## What the task asks:
Each record below must be reproduced exactly as it reads, with its images omitted.

[Extracted page text data]
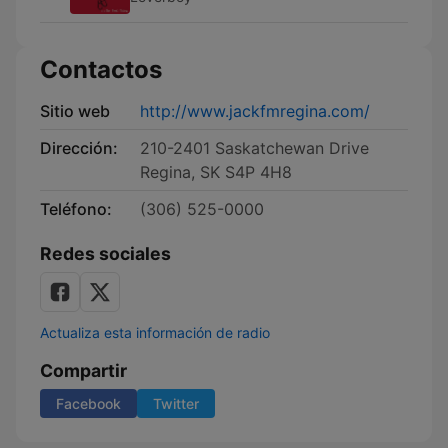
Contactos
Sitio web
http://www.jackfmregina.com/
Dirección:
210-2401 Saskatchewan Drive
Regina, SK S4P 4H8
Teléfono:
(306) 525-0000
Redes sociales
Actualiza esta información de radio
Compartir
Facebook
Twitter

## Response to this exercise:
Contactos
Sitio web
http://www.jackfmregina.com/
Dirección:
210-2401 Saskatchewan Drive
Regina, SK S4P 4H8
Teléfono:
(306) 525-0000
Redes sociales
Actualiza esta información de radio
Compartir
Facebook
Twitter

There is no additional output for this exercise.